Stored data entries
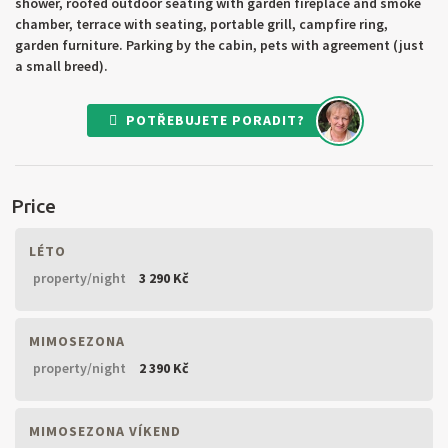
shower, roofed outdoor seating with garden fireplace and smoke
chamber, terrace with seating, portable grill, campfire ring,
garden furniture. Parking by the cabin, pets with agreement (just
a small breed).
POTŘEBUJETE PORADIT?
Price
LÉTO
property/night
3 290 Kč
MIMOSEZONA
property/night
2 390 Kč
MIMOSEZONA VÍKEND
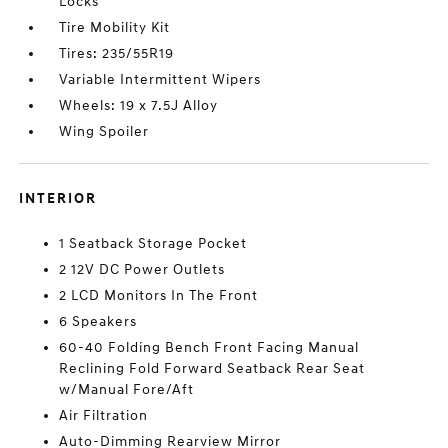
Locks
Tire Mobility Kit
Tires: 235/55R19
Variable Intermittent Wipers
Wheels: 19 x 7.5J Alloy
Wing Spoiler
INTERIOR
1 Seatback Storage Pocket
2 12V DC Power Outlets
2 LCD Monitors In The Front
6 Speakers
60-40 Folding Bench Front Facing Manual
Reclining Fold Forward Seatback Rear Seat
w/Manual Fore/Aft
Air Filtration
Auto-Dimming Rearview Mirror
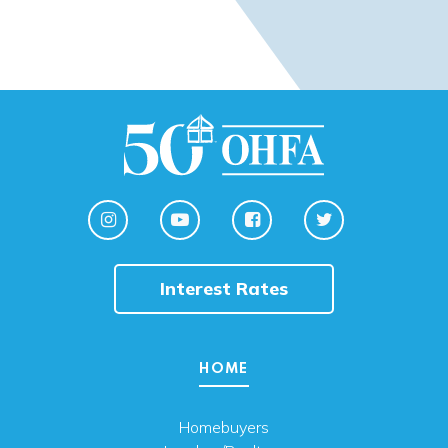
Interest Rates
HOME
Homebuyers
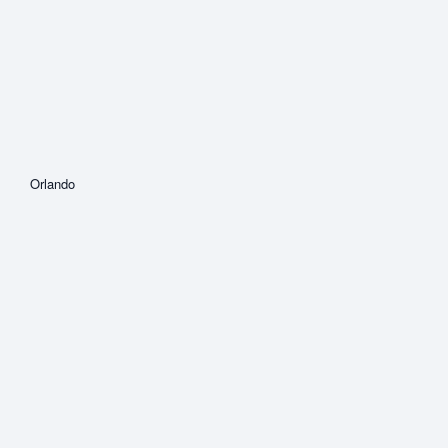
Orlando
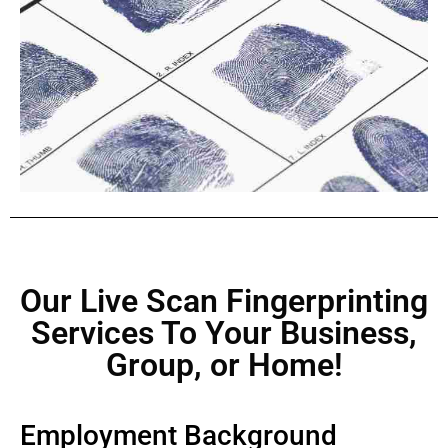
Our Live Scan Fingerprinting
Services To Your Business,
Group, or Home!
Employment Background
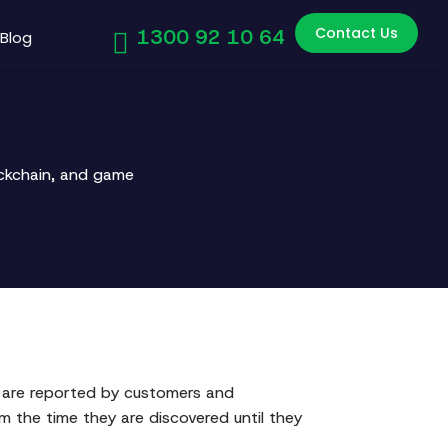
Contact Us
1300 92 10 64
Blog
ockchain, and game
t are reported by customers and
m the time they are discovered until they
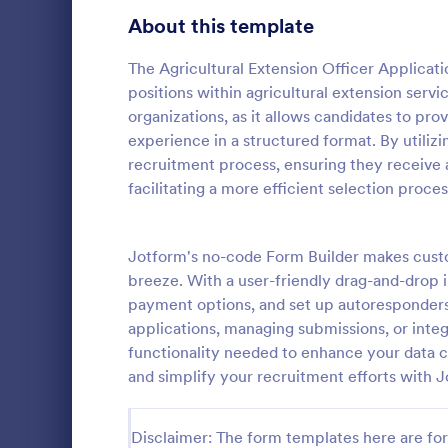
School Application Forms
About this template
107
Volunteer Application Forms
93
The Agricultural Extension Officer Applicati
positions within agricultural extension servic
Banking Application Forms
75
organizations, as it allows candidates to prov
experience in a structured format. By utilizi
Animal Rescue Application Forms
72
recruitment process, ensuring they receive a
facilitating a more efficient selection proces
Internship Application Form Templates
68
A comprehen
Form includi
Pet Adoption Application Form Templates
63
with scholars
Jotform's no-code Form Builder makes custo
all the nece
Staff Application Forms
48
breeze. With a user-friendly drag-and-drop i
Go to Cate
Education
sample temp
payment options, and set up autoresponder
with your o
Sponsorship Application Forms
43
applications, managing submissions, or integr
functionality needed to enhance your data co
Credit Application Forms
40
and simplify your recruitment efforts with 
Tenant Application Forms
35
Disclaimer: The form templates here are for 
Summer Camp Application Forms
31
---
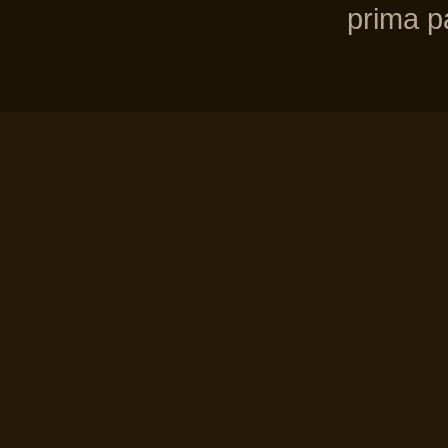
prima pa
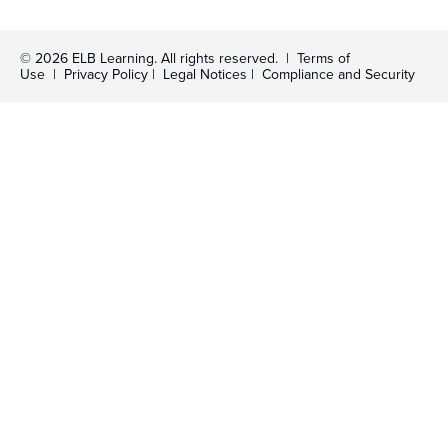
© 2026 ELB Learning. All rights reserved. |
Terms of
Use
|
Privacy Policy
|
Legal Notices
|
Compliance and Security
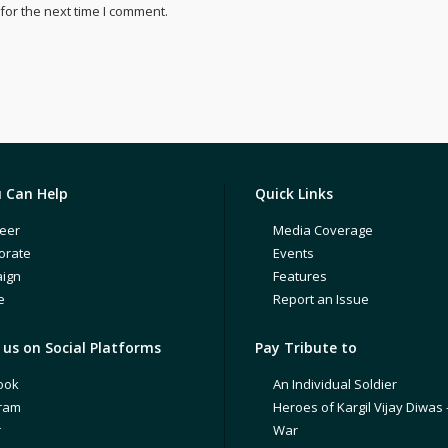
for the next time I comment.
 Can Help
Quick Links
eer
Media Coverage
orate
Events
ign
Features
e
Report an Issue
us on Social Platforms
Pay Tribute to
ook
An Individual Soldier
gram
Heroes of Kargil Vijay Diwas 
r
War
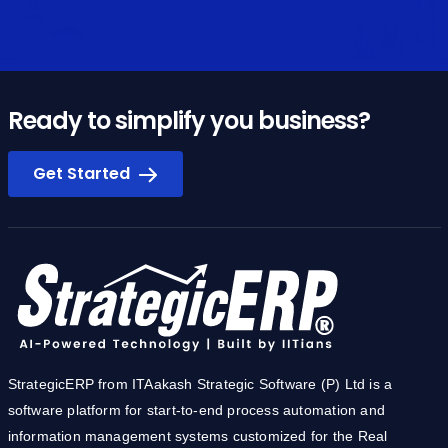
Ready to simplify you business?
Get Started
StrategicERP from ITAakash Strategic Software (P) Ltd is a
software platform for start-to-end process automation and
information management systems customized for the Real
--
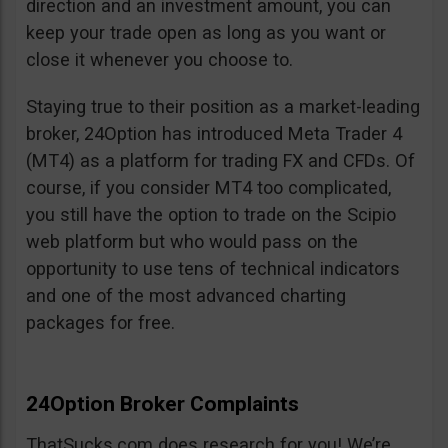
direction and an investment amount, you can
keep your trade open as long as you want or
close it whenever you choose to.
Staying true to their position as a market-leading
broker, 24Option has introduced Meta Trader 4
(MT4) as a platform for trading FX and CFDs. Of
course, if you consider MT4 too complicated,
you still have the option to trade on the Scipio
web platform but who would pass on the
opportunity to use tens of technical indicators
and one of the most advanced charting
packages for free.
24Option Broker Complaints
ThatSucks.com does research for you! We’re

(What the task requires)
Without the pictures, give again exactly the lines above starting at the line containing "for the next time I comment." and ending at the line containing "information management systems".

(Answer for this exercise)
for the next time I comment.
 Can Help
Quick Links
eer
Media Coverage
orate
Events
ign
Features
e
Report an Issue
us on Social Platforms
Pay Tribute to
ook
An Individual Soldier
gram
Heroes of Kargil Vijay Diwas 
r
War
Ready to simplify you business?
Get Started
StrategicERP from ITAakash Strategic Software (P) Ltd is a
software platform for start-to-end process automation and
information management systems customized for the Real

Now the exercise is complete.